No End in Sight for Jailed Gulag Historian Yury Dmitriyev
PETROZAVODSK, RUSSIA - Thirty-five-year-old Katerina blinks away the start of tears and says she plans tomorrow to take to the jail warm clothing for winter to her father, Stalin-era historian Yury Dmitriyev.
His decades-long research to expose the scale of the late Communist leader’s terror have met with mounting criticism under Russian President Vladimir Putin and landed him in jail in the Karelian capital of Petrozavodsk in northwest Russia, on what his family and colleagues say are false charges leveled to silence him and to deter others from disrupting the rehabilitation of the late Soviet leader Joseph Stalin.
A slender woman with short-cropped dark hair, she agrees she is as obstinate as her 63-year-old father, a stubbornness softened in both their cases by a lively sense of humor. She laughs recalling the battles they have had over the years. “We have the same character,” she says. “He's a great father. And he's not just my father. He's a friend. And I miss him. He's my best friend.”
His importance in her life and the lives of her two children has become even greater in the wake of her husband’s death six years ago.
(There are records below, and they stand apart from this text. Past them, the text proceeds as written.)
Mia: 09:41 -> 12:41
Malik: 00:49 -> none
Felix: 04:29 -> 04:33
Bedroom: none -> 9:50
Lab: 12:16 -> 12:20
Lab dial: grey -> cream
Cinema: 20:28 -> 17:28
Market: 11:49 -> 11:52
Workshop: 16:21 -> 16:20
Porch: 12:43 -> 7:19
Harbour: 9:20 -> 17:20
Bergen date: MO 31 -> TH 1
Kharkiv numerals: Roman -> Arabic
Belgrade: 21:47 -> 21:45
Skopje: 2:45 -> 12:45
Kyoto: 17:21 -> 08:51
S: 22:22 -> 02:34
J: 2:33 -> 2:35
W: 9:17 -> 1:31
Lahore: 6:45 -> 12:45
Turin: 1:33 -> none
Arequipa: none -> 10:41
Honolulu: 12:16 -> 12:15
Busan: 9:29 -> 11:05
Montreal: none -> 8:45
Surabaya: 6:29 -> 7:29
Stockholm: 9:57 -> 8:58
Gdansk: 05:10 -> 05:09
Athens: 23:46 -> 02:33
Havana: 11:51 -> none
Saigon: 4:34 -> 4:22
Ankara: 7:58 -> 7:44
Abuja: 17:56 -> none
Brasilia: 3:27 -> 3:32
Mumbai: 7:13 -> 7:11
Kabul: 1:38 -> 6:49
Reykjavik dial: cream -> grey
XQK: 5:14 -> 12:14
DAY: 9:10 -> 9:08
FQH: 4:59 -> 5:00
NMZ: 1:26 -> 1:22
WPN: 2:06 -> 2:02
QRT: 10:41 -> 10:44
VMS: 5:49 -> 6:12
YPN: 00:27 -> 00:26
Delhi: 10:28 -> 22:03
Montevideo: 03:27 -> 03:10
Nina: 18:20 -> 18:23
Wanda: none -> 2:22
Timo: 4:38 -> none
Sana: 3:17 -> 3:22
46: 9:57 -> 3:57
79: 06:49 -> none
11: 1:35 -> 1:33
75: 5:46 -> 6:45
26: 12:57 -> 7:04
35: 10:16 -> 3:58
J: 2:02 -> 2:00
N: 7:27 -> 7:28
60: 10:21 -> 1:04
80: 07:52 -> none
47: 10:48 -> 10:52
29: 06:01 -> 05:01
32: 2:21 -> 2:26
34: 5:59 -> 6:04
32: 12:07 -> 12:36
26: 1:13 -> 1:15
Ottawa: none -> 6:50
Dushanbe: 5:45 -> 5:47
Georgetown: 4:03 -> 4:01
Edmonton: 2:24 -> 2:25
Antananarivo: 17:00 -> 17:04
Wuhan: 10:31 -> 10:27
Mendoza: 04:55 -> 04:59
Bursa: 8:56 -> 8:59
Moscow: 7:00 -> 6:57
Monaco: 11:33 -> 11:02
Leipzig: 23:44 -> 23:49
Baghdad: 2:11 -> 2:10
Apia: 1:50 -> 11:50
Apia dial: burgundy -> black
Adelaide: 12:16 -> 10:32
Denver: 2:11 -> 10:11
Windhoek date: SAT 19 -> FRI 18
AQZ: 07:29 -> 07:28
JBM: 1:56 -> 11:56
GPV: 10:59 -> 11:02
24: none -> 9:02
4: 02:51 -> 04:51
She had to give up her work to campaign for her father and she visits him twice a month. She says he is holding up but feels the loss of access to serious books. “We aren’t allowed to take him any,” she says. “The prison authorities say we can donate books to the library, but then they add they don’t need any.”
Her obstinacy is crucial now — as is his — battling what Katerina and Dmitriyev’s colleagues say is a state effort to discredit him.